Today ended week one of training and I did things a bit different.  First of all, I followed a plan.  People have asked what plan and it is just something I found on Pinterest.  There are a million plans out there but this one really caught my eye because it gives me 2 rest days a week (something I rarely give myself!) and a cross training day.  That means only 4 days of running a week.  It will strengthen my muscles and give me the endurance I need to complete the half.  You can go see the plan here: http://pinterest.com/pin/45387908717313244/

Normally I constantly increase my pace when I'm running.  I always start at 11 minute miles and end at 10 minute miles or slightly faster.  Today was my long run and so I just ran at 11 minute miles the whole time and it was super easy.  It was only 4 miles but normally I push myself through the whole thing.  To sit back and just enjoy the run at a nice pace felt really good and I felt fantastic, not half dead, when it was over.  I will try to remember this for all of my Sunday long runs.
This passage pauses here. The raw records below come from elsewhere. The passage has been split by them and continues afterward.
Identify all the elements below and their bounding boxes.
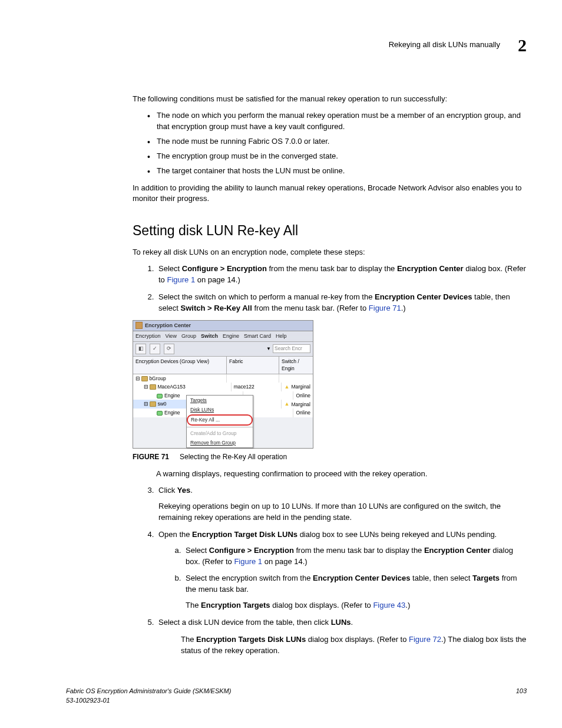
section-heading: Setting disk LUN Re-key All (133, 221, 527, 241)
dropdown-icon[interactable]: ▼ (266, 345, 271, 353)
page-number: 103 (516, 687, 527, 706)
search-input[interactable]: Search Encr (273, 344, 310, 353)
switch-icon (150, 384, 156, 390)
group-icon (141, 376, 148, 381)
step-2: Select the switch on which to perform a … (156, 292, 527, 314)
menubar[interactable]: Encryption View Group Switch Engine Smar… (133, 331, 313, 342)
warning-icon: ▲ (284, 383, 289, 391)
table-header: Encryption Devices (Group View) Fabric S… (133, 357, 313, 374)
col-status: Switch / Engin (279, 357, 313, 374)
table-row[interactable]: ⊟ MaceAG153 mace122 ▲Marginal (133, 383, 313, 391)
refresh-button[interactable]: ⟳ (164, 344, 174, 354)
page-footer: Fabric OS Encryption Administrator's Gui… (66, 687, 527, 706)
step-4a: Select Configure > Encryption from the m… (183, 545, 527, 568)
footer-title: Fabric OS Encryption Administrator's Gui… (66, 687, 231, 696)
menu-item-remove-group[interactable]: Remove from Group (187, 438, 253, 447)
window-titlebar: Encryption Center (133, 321, 313, 331)
menu-item-create-group: Create/Add to Group (187, 429, 253, 438)
toolbar-button[interactable]: ✓ (150, 344, 160, 354)
step-3-detail: Rekeying operations begin on up to 10 LU… (158, 501, 527, 523)
menu-help[interactable]: Help (276, 332, 287, 340)
chapter-number: 2 (518, 32, 527, 58)
figure-link[interactable]: Figure 1 (234, 557, 262, 566)
intro-text-2: In addition to providing the ability to … (133, 183, 527, 205)
step-5-after: The Encryption Targets Disk LUNs dialog … (181, 634, 527, 657)
step-5: Select a disk LUN device from the table,… (156, 617, 527, 628)
menu-item-diskluns[interactable]: Disk LUNs (187, 405, 253, 414)
engine-icon (157, 394, 163, 398)
conditions-list: The node on which you perform the manual… (133, 110, 527, 176)
menu-item-targets[interactable]: Targets (187, 396, 253, 405)
intro-text: The following conditions must be satisfi… (133, 94, 527, 105)
figure-text: Selecting the Re-Key All operation (180, 453, 287, 461)
list-item: The node must be running Fabric OS 7.0.0… (147, 136, 527, 147)
encryption-center-window: Encryption Center Encryption View Group … (133, 320, 313, 449)
toolbar: ◧ ✓ ⟳ ▼ Search Encr (133, 342, 313, 357)
steps-list-cont: Click Yes. Rekeying operations begin on … (133, 485, 527, 628)
menu-item-rekeyall[interactable]: Re-Key All ... (187, 414, 253, 425)
figure-label: FIGURE 71 (133, 453, 169, 461)
menu-smartcard[interactable]: Smart Card (244, 332, 271, 340)
figure-link[interactable]: Figure 72 (409, 635, 441, 644)
menu-switch[interactable]: Switch (201, 332, 218, 340)
col-devices: Encryption Devices (Group View) (133, 357, 227, 374)
step-4b-after: The Encryption Targets dialog box displa… (186, 600, 527, 611)
figure-link[interactable]: Figure 43 (373, 601, 405, 610)
window-title: Encryption Center (145, 322, 191, 330)
figure-caption: FIGURE 71Selecting the Re-Key All operat… (133, 452, 527, 462)
table-row[interactable]: ⊟ ⊟ bGroupbGroup (133, 374, 313, 383)
section-lead: To rekey all disk LUNs on an encryption … (133, 247, 527, 258)
figure-link[interactable]: Figure 71 (369, 304, 401, 312)
step-4: Open the Encryption Target Disk LUNs dia… (156, 529, 527, 611)
substeps: Select Configure > Encryption from the m… (158, 545, 527, 611)
toolbar-button[interactable]: ◧ (135, 344, 146, 354)
step-1: Select Configure > Encryption from the m… (156, 263, 527, 286)
engine-icon (157, 411, 163, 416)
col-fabric: Fabric (227, 357, 279, 374)
warning-text: A warning displays, requesting confirmat… (156, 469, 527, 480)
app-icon (135, 322, 143, 329)
steps-list: Select Configure > Encryption from the m… (133, 263, 527, 314)
figure-link[interactable]: Figure 1 (167, 275, 195, 284)
footer-docnum: 53-1002923-01 (66, 696, 231, 706)
list-item: The target container that hosts the LUN … (147, 166, 527, 177)
running-title: Rekeying all disk LUNs manually (389, 39, 500, 51)
warning-icon: ▲ (284, 400, 289, 408)
menu-group[interactable]: Group (181, 332, 196, 340)
running-header: Rekeying all disk LUNs manually 2 (133, 32, 527, 58)
menu-separator (187, 427, 253, 427)
step-4b: Select the encryption switch from the En… (183, 573, 527, 611)
list-item: The node on which you perform the manual… (147, 110, 527, 133)
list-item: The encryption group must be in the conv… (147, 151, 527, 162)
menu-view[interactable]: View (166, 332, 177, 340)
switch-icon (150, 401, 156, 407)
step-3: Click Yes. Rekeying operations begin on … (156, 485, 527, 523)
menu-encryption[interactable]: Encryption (135, 332, 161, 340)
context-menu: Targets Disk LUNs Re-Key All ... Create/… (186, 395, 253, 449)
menu-engine[interactable]: Engine (223, 332, 239, 340)
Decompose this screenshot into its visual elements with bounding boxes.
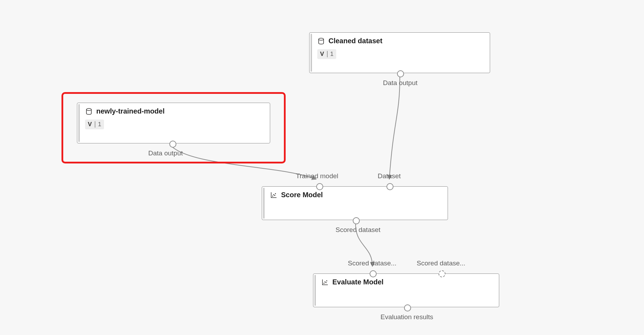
port-eval-out[interactable] [404,304,411,311]
database-icon [85,108,93,115]
svg-point-13 [326,280,327,281]
node-stripe [311,34,312,72]
version-letter: V [88,121,92,128]
node-cleaned-dataset[interactable]: Cleaned dataset V 1 [309,32,490,73]
svg-rect-9 [322,284,328,285]
node-title: Score Model [281,191,323,199]
port-label: Trained model [296,172,338,180]
port-score-in-dataset[interactable] [386,183,393,190]
port-eval-in1[interactable] [370,270,377,277]
svg-point-11 [325,281,326,282]
node-title: newly-trained-model [96,107,164,115]
port-label: Data output [383,79,417,87]
port-label: Scored dataset [336,226,380,234]
svg-point-4 [272,195,273,197]
port-label: Dataset [378,172,401,180]
node-title: Cleaned dataset [328,37,382,45]
port-eval-in2-optional[interactable] [438,270,445,277]
port-cleaned-out[interactable] [397,70,404,77]
pipeline-canvas[interactable]: Cleaned dataset V 1 Data output newly-tr… [0,0,644,335]
port-label: Scored datase... [417,259,465,267]
node-title: Evaluate Model [332,278,384,286]
node-stripe [263,188,265,219]
svg-point-7 [275,193,276,194]
database-icon [317,37,325,45]
node-stripe [78,104,80,142]
svg-point-6 [274,195,275,196]
node-score-model[interactable]: Score Model [262,186,448,220]
port-score-out[interactable] [353,217,360,224]
port-label: Data output [148,149,183,157]
svg-point-0 [319,38,324,40]
version-separator [95,121,95,128]
version-badge: V 1 [85,120,104,129]
node-stripe [314,275,316,306]
scatter-icon [270,191,278,199]
svg-point-5 [273,194,274,195]
node-newly-trained-model[interactable]: newly-trained-model V 1 [77,103,270,143]
version-separator [327,51,327,57]
svg-point-12 [326,282,327,283]
version-letter: V [320,51,324,58]
svg-rect-2 [271,192,272,198]
version-number: 1 [98,121,101,128]
svg-rect-8 [322,279,323,285]
port-model-out[interactable] [169,141,176,148]
version-number: 1 [330,51,333,58]
svg-point-1 [86,108,91,110]
port-label: Evaluation results [380,313,433,321]
scatter-icon [321,278,329,286]
svg-rect-3 [271,197,277,198]
version-badge: V 1 [317,49,336,59]
svg-point-10 [324,283,325,284]
node-evaluate-model[interactable]: Evaluate Model [313,273,499,307]
port-label: Scored datase... [348,259,396,267]
port-score-in-trained-model[interactable] [316,183,323,190]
Usually I don't eat before morning runs because I don't have time to eat, let it settle, then run before the kids need me.  Today I had a few things to do so I ate a muffin and drank a medium Starbuck's Mocha (and I don't normally drink coffee!).  This could have also helped with the run feeling much easier.  I'll have to test the theory and maybe use it on race day.

Well, those are my thoughts from today's run.  A little scattered like the title suggested.  Can't wait to look back and read over these when The Half is over!  Have a blessed Sunday and Keep Running!